In connection with the review I am writing of Rüdiger Safranski's book on the friendship between Goethe and Schiller, I have been reading Safranski's earlier biography (2004) of Schiller, subtitled "The Invention of German Idealism." Safranski puts flesh, as it were, on philosophical ideas, breaking them down into digestible portions. Kant spoke of his "critical" apparatus as a family tree (Stammbaum), but Safranski describes it instead as a "Rococo-like music box construction of our faculties of perception and knowledge, with the various kinds of judgment attached to their respective categorical levers (thus, judgment of quality is attached to the categories of 'reality, negation, limitation')."
Kant was not the only philosopher with whom Schiller grappled, and Safranski makes a great tour of the "worldly philosophers" of the 18th century, especially the Scottish philosopher Adam Ferguson (in the portrait here by Joshua Reynolds in the NGA, London) whose Institutes of Moral Philosophy (1769) was translated by the German Enlightenment philosopher Christian Garve. Schiller's medical training as a young man greatly impressed on him the material nature of humans. Although he had "lost religion" early, he was unwilling to accept the determinism inherent in purely mechanistic or materialist philosophies as explanations for human behavior. In his youth already, he would not accept that humans did not have freedom of action or will. In his earliest attempt "to save freedom in the physiological machine," namely, in the dissertations he wrote at the end of his medical training, he posited love as a mediating power (Mittelkraft) that closed the gap (Riß) between material world and spirit.

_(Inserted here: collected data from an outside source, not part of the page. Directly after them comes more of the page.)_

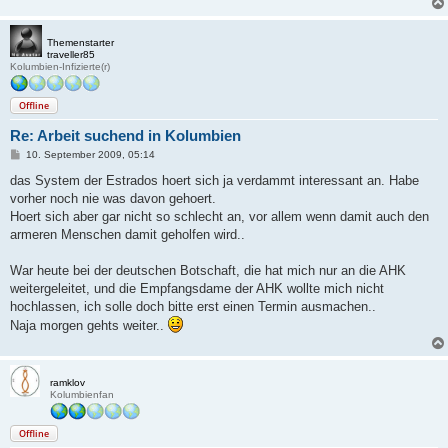
Themenstarter
traveller85
Kolumbien-Infizierte(r)
Offline
Re: Arbeit suchend in Kolumbien
B
10. September 2009, 05:14
e
i
das System der Estrados hoert sich ja verdammt interessant an. Habe
t
vorher noch nie was davon gehoert.
r
a
Hoert sich aber gar nicht so schlecht an, vor allem wenn damit auch den
g
armeren Menschen damit geholfen wird..
War heute bei der deutschen Botschaft, die hat mich nur an die AHK
weitergeleitet, und die Empfangsdame der AHK wollte mich nicht
hochlassen, ich solle doch bitte erst einen Termin ausmachen..
Naja morgen gehts weiter..
ramklov
Kolumbienfan
Offline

For this "philosophy of comic love" to operate, life has to be breathed into the "machine" (i.e., the body), thereby allowing spontaneity and freedom. Schiller developed his theory of attentiveness, which, according to Safranski, led Schiller to becoming the philosopher of freedom.
In determinist theory, as Schiller learned from his reading of Ferguson, sense impressions generate conceptions, which in turn determine thinking and action. This scenario suggests that everything is causally ordered and that freedom is an illusion. "But here," writes Safranski, "begins the power of attentiveness. It is like an agile [bewegliche] ray of light, which, led by an intention, scans [abtastet] the fields of perception, fixes on something here, passes over something there; it selects, guides the processes of thinking, and gives rise to connections: in short, 'the soul has an active influence on the organ of thought.' It has this influence, because the soul is the active subject of attentiveness."
So begins, as Safranski writes, "the invention of German idealism."
Picture credits: Insashi; Gene World
The dogmatic determinism of the late 18C,eg. Holbach et al. was already in bad repute by the end of the 19C. Its first fall came with Einstein's discussion of the simultaneity problem; to wit, in a multi-body system, we cannot know the precise time on more than one body. For a system to be classically determined, we must at one instant know the position and velocity of every particle in the system. Without simultaneity of clocks, that is impossible. A couple of decades later, Heisenberg's uncertainty principle, stating that we cannot know the position and momentum (in simple terms, the speed and location) of a body with certainty, put paid to any ideas of determinism.